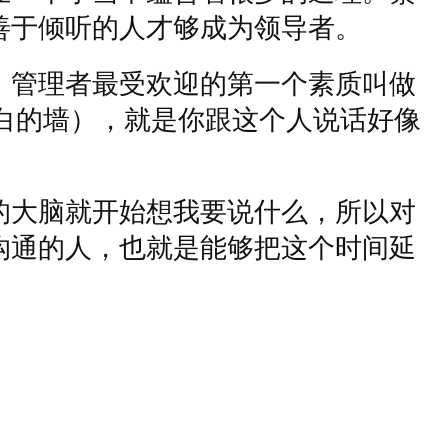
善于倾听的人才够成为领导者。
，管理者最受欢迎的第一个素质叫做
白的墙），就是你跟这个人说话好像
。
的大脑就开始想我要说什么，所以对
沟通的人，也就是能够把这个时间延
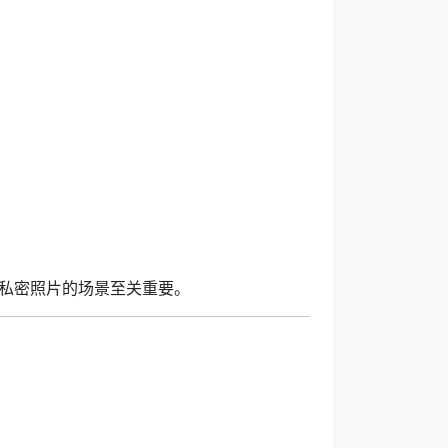
私密照片的场景至关重要。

^^^^

The result should be an exact copy of every entry above, with no pictures included.

善于倾听的人才够成为领导者。
，管理者最受欢迎的第一个素质叫做
白的墙），就是你跟这个人说话好像
。
的大脑就开始想我要说什么，所以对
沟通的人，也就是能够把这个时间延
私密照片的场景至关重要。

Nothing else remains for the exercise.